I have a question about using CUDA functionalities like cublasDgemm and cusolverDnDgetrf and cusolverDnDgetrs. In the documentation they say that the user has no control on the amount of threads and memory which is dedicated when using these functions.
Now in my case I relatively small matrices to operate on, my matrices are of sizes from 100x100 to 400x400. However, I have multiple problem to solve simultaneously: let’s say I have to solve a set of systems Ax = b, for which the computation of A and b can be done with some matrix multiplications.
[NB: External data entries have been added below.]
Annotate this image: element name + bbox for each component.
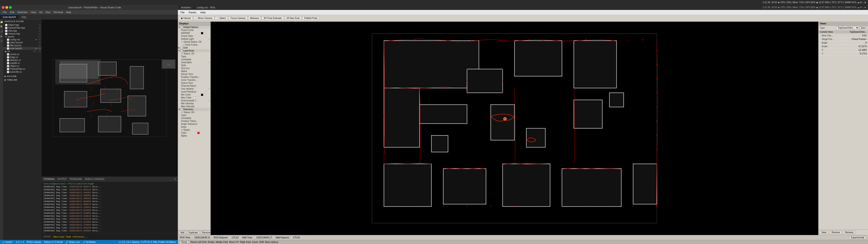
terminal-tab-1[interactable]: TERMINAL [43,178,55,180]
problems-tab[interactable]: PROBLEMS [70,178,82,180]
folder-item-src[interactable]: ▶ src PRO 29 [3,50,41,53]
file-item-particlefilterhpp[interactable]: ⬜ ParticleFilter.hpp 20 [3,26,41,29]
max-btn[interactable] [9,6,12,9]
file-item-lidarcc[interactable]: ⬜ lidarSim.cc [3,59,41,62]
file-item-configrviz[interactable]: ⬜ config.rviz M 25 [3,38,41,41]
odom-alpha[interactable]: Alpha 0.5 [178,134,211,137]
duplicate-display-btn[interactable]: Duplicate [187,231,199,234]
output-tab[interactable]: OUTPUT [58,178,67,180]
odom-keep[interactable]: Keep 0 [178,126,211,129]
min-btn[interactable] [5,6,8,9]
menu-file[interactable]: File [1,11,8,13]
measure-btn[interactable]: Measure [248,16,261,20]
publish-point-btn[interactable]: Publish Point [302,16,319,20]
file-item-scanutilscc[interactable]: ⬜ scanUtils.cc [3,70,41,73]
toolbar-icon-minus[interactable]: − [858,16,862,20]
terminal-close[interactable]: ✕ [174,178,176,180]
share-live[interactable]: 🔗 Share Live [66,241,80,243]
angle-value[interactable]: 0 [865,41,867,44]
tab-diag[interactable]: diag [19,14,29,19]
prop-background-color[interactable]: #000000 0; 0, 0 [178,32,211,35]
menu-file-rviz[interactable]: File [179,11,186,14]
git-branch[interactable]: ⎇ master* [2,241,13,243]
menu-help[interactable]: Help [65,11,72,13]
grid-row[interactable]: ▶ ✓ Grid [178,46,211,49]
odom-color[interactable]: Color 255; 25; 0 [178,131,211,134]
laser-alpha[interactable]: Alpha 1 [178,70,211,73]
laser-position-transform[interactable]: Position Transfor... intensity [178,76,211,78]
global-options-row[interactable]: ▼ ✓ Global Options [178,26,211,29]
search-icon[interactable]: 🔍 [0,26,3,28]
file-item-constscc[interactable]: ⬜ consts.cc [3,53,41,56]
laser-topic[interactable]: Topic /scan [178,55,211,58]
y-value[interactable]: 9.1714 [860,53,867,55]
laser-min-intensity[interactable]: Min Intensity 0 [178,102,211,105]
rename-view-btn[interactable]: Rename [843,231,856,234]
file-item-particlefiltercc[interactable]: ⬜ ParticleFilter.cc [3,68,41,70]
activities-label[interactable]: Activities [180,6,192,9]
terminal-content[interactable]: sentinel@sentinel:~/ParticleFilter/bag$ … [41,181,178,233]
file-item-editorlaunch[interactable]: ⬜ editor.launch 26 [3,41,41,44]
view-type-select[interactable]: TopDownOrtho... [836,26,859,30]
menu-panels-rviz[interactable]: Panels [187,11,198,14]
explorer-icon[interactable]: 📁 [0,21,3,23]
laserscan-row[interactable]: ▼ ✓ LaserScan [178,49,211,52]
laser-size[interactable]: Size (m) 0.01 [178,67,211,70]
file-item-volumehpp[interactable]: ⬜ Volume.hpp 22 [3,32,41,35]
git-status[interactable]: ⎇ Git Blame [83,241,96,243]
laser-min-color[interactable]: Min Color 0; 0, 0 [178,93,211,96]
debug-icon[interactable]: ▶ [1,35,2,37]
add-display-btn[interactable]: Add [179,231,186,234]
move-camera-btn[interactable]: Move Camera [193,16,214,20]
file-item-objectcc[interactable]: ⬜ Object.cc [3,65,41,68]
menu-help-rviz[interactable]: Help [198,11,207,14]
odom-topic[interactable]: Topic /imu_odom [178,114,211,117]
prop-frame-rate[interactable]: Frame Rate 30 [178,35,211,37]
menu-terminal[interactable]: Terminal [52,11,64,13]
laser-max-color[interactable]: Max Color 255; 255; 255 [178,96,211,99]
remove-display-btn[interactable]: Remove [200,231,211,234]
laser-style[interactable]: Style Flat Squares [178,64,211,67]
ros-melodic[interactable]: ROS1:melodic [27,241,41,243]
odom-shape-row[interactable]: ▼ Shape Arrow [178,129,211,131]
menu-run[interactable]: Run [44,11,52,13]
experimental-btn[interactable]: Experimental [849,236,866,239]
target-frame-value[interactable]: <Fixed Frame> [851,38,867,40]
laser-max-intensity[interactable]: Max Intensity 4096 [178,105,211,108]
odom-pos-tolerance[interactable]: Position Tolera... 0.1 [178,119,211,123]
remove-view-btn[interactable]: Remove [830,231,842,234]
laser-decay[interactable]: Decay Time 120 [178,73,211,76]
laser-queue-size[interactable]: Queue Size 10 [178,81,211,84]
error-count[interactable]: ✕ 0 ⚠ 0 [16,241,24,243]
file-item-mapbitcc[interactable]: ⬜ mapBit.cc [3,62,41,65]
debug-console-tab[interactable]: DEBUG CONSOLE [85,178,104,180]
interact-btn[interactable]: Interact [179,16,193,20]
2d-nav-btn[interactable]: 2D Nav Goal [285,16,302,20]
file-item-scanlaunch[interactable]: ⬜ scan.launch M 28 [3,47,41,50]
rviz-viewport[interactable] [211,22,818,235]
x-value[interactable]: 12.1062 [859,49,867,51]
menu-edit[interactable]: Edit [8,11,16,13]
file-item-utilshpp[interactable]: ⬜ Utils.hpp 21 [3,29,41,32]
toolbar-icon-plus[interactable]: + [863,16,867,20]
laser-color-transform[interactable]: Color Transfor... intensity [178,78,211,81]
reset-btn[interactable]: Reset [180,241,189,244]
odom-angle-tolerance[interactable]: Angle Tolerance 0.1 [178,123,211,126]
near-clip-value[interactable]: 0.01 [862,34,867,37]
save-view-btn[interactable]: Save [819,231,829,234]
2d-pose-btn[interactable]: 2D Pose Estimate [261,16,284,20]
scale-value[interactable]: 47.2173 [859,45,867,48]
laser-channel-name[interactable]: Channel Name intensity [178,84,211,88]
select-btn[interactable]: Select [215,16,228,20]
menu-selection[interactable]: Selection [16,11,29,13]
zero-btn[interactable]: Zero [860,26,867,29]
file-item-filterlaunch[interactable]: ⬜ filter.launch 27 [3,44,41,47]
file-item-objecthpp[interactable]: ⬜ Object.hpp 19 [3,24,41,26]
menu-view[interactable]: View [29,11,37,13]
extensions-icon[interactable]: ⬡ [1,40,3,42]
focus-camera-btn[interactable]: Focus Camera [228,16,248,20]
file-item-edgecc[interactable]: ⬜ Edge.cc [3,56,41,59]
git-icon[interactable]: ⎇ [0,30,3,33]
menu-go[interactable]: Go [38,11,44,13]
tab-scan-launch[interactable]: scan.launch [0,14,19,19]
Now I would like to solve N times this system in parallel (as it is composed by relatively small matrices).
The fact is that I cannot tell to these function how much hardware they can take control of, and I do not know how to split the hardware among them.
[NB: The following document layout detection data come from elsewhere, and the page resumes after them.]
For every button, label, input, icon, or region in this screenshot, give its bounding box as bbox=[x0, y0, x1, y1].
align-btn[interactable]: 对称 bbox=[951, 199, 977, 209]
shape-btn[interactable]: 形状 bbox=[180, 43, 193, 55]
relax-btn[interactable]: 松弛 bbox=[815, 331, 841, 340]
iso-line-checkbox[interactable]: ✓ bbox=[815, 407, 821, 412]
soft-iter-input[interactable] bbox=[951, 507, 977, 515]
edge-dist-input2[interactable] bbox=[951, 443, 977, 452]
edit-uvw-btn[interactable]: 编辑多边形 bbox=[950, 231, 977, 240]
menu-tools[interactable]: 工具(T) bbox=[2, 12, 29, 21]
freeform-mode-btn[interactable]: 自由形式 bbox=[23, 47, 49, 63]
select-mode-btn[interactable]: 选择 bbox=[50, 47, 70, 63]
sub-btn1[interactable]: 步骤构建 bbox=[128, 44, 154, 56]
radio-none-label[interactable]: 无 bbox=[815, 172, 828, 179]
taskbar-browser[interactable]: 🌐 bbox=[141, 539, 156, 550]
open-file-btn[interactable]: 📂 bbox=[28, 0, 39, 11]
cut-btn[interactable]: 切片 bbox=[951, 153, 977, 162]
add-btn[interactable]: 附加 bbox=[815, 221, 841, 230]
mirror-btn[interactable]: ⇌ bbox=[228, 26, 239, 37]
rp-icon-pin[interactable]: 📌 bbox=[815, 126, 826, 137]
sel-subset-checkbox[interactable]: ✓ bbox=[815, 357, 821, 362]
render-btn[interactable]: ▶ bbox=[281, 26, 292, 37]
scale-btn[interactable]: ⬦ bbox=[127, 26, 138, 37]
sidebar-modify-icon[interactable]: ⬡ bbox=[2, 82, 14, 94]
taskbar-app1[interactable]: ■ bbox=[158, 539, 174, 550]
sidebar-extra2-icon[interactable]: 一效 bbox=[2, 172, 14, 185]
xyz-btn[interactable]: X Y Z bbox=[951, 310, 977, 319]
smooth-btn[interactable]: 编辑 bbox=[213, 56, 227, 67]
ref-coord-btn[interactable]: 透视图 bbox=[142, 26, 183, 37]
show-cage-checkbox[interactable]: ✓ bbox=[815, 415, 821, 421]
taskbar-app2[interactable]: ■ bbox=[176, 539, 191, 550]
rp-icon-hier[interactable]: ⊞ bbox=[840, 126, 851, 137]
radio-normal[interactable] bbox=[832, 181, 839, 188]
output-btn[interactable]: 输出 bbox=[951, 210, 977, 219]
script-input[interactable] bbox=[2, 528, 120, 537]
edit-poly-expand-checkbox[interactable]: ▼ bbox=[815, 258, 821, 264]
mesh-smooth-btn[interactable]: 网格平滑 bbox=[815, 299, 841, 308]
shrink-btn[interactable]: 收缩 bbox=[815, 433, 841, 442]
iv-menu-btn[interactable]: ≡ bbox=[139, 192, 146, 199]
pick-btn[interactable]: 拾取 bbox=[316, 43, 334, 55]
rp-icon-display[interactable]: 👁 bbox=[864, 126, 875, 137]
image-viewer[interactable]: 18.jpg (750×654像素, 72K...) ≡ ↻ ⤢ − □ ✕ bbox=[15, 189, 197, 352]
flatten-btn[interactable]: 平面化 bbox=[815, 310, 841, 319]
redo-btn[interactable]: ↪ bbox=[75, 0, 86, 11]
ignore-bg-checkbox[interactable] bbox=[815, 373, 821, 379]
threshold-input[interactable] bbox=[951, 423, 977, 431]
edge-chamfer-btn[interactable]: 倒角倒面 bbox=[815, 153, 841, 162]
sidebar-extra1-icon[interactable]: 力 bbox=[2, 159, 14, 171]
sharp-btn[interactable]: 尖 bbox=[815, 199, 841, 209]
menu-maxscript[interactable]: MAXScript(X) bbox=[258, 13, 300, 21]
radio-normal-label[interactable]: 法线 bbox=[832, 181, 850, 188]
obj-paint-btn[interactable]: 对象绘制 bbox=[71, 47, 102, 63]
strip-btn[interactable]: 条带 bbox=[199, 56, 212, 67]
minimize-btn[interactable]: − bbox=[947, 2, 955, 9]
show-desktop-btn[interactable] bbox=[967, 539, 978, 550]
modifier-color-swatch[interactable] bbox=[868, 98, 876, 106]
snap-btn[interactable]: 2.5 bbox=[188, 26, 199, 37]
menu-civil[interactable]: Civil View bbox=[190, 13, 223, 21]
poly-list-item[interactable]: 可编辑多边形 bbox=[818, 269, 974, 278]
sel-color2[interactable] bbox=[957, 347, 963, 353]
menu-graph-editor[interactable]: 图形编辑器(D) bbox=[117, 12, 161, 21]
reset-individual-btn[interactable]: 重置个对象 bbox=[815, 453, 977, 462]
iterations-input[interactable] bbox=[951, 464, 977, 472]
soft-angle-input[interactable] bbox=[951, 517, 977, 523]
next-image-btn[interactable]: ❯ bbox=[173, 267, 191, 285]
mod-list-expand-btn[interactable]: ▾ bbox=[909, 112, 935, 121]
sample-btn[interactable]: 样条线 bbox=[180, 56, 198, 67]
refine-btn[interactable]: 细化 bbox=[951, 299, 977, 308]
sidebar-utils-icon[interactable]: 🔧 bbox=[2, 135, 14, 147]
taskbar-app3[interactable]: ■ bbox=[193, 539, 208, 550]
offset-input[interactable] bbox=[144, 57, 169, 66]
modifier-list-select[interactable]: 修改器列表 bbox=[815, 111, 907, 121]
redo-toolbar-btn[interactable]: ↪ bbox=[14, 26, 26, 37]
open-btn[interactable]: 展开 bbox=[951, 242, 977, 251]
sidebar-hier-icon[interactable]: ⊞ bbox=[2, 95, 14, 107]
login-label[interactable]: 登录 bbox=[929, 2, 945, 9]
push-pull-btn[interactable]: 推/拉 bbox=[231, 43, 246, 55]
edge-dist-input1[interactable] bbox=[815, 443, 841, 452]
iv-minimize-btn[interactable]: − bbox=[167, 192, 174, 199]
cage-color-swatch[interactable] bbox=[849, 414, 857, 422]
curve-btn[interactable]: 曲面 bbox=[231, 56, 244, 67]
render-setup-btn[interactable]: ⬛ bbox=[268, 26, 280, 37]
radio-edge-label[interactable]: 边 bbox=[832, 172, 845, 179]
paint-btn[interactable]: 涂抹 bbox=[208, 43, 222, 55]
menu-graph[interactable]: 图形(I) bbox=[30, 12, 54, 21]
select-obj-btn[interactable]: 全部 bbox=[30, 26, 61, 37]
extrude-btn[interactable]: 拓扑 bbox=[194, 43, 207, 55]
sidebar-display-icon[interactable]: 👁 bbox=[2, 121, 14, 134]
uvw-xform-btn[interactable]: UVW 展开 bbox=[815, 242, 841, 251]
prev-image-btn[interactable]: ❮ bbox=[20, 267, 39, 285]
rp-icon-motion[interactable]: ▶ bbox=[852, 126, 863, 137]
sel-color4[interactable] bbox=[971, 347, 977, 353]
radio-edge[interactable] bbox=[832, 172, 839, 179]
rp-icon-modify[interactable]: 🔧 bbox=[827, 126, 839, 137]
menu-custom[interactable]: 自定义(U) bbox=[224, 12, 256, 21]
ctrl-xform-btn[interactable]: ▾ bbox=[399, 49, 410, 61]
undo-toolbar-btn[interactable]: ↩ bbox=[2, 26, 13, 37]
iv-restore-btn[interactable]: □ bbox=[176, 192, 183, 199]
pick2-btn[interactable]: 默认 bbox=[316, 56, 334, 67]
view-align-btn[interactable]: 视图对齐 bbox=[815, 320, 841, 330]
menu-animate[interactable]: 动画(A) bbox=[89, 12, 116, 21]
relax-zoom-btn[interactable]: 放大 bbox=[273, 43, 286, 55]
One approach would be to use the batched functions, There are batched gemm functions in cublas as well as batched potrf functions in cusolver. cublas also has batched getrf/getri/getrs functionality.
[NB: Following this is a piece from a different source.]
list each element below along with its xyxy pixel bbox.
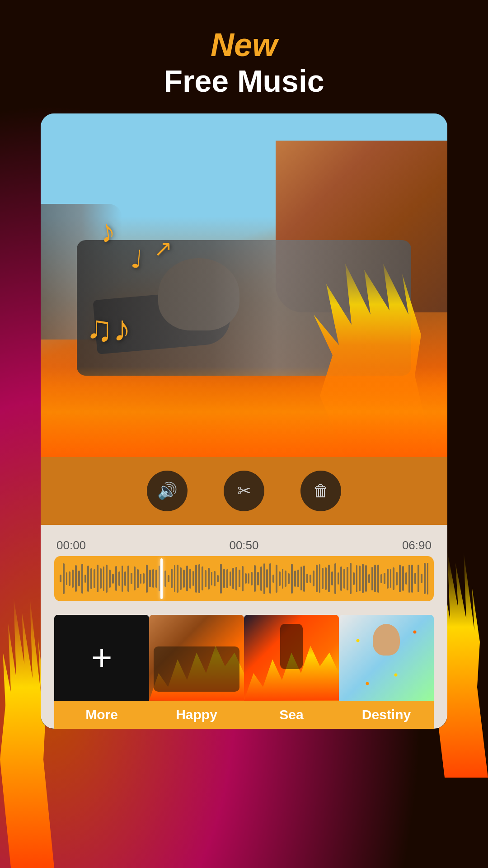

As you’ve already stated, you won’t be able to tell (any cublas or cusolver) functions how much hardware to use, or how to split the hardware.
At matrix sizes of 400x400, you’re probably better off using the non-batched functions. To some extent the recommendation will be dependent on the GPU you are running on. A 400x400 matrix should be able to come pretty close to saturating a V100 GPU.
cublas gemm batched: it actually has its own blog article but here is another example
cublas getri/getrf: take a look at stack overflow. There are a number of examples of usage of batched getri/getrf in C++. Also the CUDA sample codes batchCUBLAS and simpleCUBLAS_LU demonstrate, also.